Pricing was not available, but Pivotal said those details will be available on the PivotalOne web site.
This is an ambitious undertaking and one meant to bring PaaS fully into the realm of enterprise users. Towards that end, Pivotal got General Electric — as enterprisey as you can get — aboard as an investor and user.
The problem with PaaS to date is that, while developers love to build and deploy applications easily on rentable infrastructure, most companies still opt to bring those applications in-house when they’re complete.
Pivotal aims to change that in part by abstracting out the differences of underlying infrastructure so once the application is built, businesses are not locked into any single cloud provider — although of course there is dependency on Cloud Foundry itself. There are other Cloud Foundry PaaSes on the market now, coming from third parties including CenturyLink/Savvis, ActiveState, Tier 3 and other providers.
The news comes at an interesting time. A sometimes heated debate erupted in recent weeks about whether OpenStack — one of Cloud Foundry’s supported cloud infrastructures — is rushing to add PaaS-like functionality to its infrastructure and by doing so is alienating its partner ecosystem trying to build services atop OpenStack.
The PaaS-IaaS kerfuffle
Yara said the controversy stems from a misunderstanding of what a PaaS aims to do.
“We see a number of clouds — OpenStack is certainly one — that people will want to use. AWS isn’t going away, Google has and will continue to have meaningful scale; Microsoft will be there and VMware has aggressive plans. If you think of all those cloud platforms as the modern hardware, you just want to write apps that run on all of them.

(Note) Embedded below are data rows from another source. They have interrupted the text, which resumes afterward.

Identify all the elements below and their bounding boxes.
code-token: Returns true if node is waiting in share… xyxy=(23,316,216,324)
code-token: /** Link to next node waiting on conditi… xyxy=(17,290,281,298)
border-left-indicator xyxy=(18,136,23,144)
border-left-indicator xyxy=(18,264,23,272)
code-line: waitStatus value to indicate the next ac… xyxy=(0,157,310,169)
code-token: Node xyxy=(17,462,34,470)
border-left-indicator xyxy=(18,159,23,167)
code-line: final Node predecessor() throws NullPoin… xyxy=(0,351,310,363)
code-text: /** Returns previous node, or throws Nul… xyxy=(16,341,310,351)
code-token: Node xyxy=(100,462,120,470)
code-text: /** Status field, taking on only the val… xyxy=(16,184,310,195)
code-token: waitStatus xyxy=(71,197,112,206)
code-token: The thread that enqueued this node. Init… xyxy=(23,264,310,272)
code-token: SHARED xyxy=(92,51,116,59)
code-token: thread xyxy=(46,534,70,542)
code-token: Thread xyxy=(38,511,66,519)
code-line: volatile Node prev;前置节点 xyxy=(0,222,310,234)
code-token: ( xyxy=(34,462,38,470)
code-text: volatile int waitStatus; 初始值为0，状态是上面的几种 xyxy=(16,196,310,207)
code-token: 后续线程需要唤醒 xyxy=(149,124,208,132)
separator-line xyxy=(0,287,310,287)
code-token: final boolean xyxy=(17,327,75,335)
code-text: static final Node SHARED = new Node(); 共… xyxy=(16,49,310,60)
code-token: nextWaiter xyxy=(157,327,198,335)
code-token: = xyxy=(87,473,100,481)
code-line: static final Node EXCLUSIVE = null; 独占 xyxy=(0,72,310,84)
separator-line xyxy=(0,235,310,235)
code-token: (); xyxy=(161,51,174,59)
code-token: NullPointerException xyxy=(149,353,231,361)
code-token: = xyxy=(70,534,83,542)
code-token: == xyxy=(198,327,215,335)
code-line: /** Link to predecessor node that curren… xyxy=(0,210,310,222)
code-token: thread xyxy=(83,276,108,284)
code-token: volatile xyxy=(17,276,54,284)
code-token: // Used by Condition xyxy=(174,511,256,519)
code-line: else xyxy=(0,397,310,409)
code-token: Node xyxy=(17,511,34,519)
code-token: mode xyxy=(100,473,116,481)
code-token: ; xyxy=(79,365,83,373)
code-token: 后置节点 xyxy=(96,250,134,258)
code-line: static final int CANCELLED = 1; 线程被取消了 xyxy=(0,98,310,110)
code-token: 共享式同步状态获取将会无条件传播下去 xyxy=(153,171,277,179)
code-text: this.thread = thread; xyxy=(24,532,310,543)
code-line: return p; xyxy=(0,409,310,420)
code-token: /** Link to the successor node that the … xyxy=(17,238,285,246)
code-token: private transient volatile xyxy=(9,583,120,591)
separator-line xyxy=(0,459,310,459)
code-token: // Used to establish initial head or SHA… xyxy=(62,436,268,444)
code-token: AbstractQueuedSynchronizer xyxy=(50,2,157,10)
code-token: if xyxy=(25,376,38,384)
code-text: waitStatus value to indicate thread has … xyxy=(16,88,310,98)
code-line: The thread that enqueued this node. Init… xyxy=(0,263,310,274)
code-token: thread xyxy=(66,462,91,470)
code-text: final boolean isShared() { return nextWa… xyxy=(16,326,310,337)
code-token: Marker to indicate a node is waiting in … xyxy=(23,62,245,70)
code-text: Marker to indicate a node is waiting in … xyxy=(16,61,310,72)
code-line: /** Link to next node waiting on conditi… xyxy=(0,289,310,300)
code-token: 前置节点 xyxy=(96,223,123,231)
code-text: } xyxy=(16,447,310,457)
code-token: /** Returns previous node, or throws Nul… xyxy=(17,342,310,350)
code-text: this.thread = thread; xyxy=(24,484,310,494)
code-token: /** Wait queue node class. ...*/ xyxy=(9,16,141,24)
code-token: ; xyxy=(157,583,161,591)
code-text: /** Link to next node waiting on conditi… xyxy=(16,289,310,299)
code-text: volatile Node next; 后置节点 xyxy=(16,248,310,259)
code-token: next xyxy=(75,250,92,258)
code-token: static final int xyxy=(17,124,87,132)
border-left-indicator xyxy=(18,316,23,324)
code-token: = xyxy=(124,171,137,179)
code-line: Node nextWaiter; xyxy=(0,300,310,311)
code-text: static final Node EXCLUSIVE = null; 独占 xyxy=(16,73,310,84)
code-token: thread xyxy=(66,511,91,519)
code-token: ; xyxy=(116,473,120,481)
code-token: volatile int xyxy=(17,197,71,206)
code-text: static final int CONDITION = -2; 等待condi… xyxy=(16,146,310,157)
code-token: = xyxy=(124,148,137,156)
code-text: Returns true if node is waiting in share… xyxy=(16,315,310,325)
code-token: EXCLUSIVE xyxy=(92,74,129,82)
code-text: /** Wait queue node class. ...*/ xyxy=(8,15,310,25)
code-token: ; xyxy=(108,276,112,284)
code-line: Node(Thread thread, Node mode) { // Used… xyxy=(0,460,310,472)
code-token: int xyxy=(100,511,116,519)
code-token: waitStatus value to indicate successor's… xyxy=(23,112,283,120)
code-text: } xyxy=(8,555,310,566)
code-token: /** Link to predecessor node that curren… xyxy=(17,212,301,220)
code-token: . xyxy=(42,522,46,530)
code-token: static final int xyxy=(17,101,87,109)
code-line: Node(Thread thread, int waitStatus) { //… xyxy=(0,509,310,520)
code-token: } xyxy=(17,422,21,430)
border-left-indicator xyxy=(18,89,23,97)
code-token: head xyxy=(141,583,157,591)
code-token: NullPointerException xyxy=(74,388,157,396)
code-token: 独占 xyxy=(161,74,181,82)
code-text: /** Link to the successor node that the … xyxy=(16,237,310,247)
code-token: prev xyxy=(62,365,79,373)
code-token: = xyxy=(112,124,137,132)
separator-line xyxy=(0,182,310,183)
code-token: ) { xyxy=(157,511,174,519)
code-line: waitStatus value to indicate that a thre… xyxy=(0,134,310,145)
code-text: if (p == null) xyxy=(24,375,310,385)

PaaS should provide portability between clouds and provide binding to a bunch of services,” he said.
By that definition, he continued, a PaaS cannot be singly bound to OpenStack.
To reinforce the cross-cloud nature of Pivotal CF, the company will run advertisements today touting support from companies including OpenStack backers IBM(s ibm), Canonical and others. Verizon(s vz) Enterprise Services is also now aboard the Cloud Foundry advisory board and is working with Pivotal on a Cloud Foundry instance to run on its Verizon Cloud which should be available next year.
Pivotal CEO Paul Maritz, Yara and Pivotal head of products James Watters will talk about the Cloud Foundry on a webcast slated for 10 a.m. PST.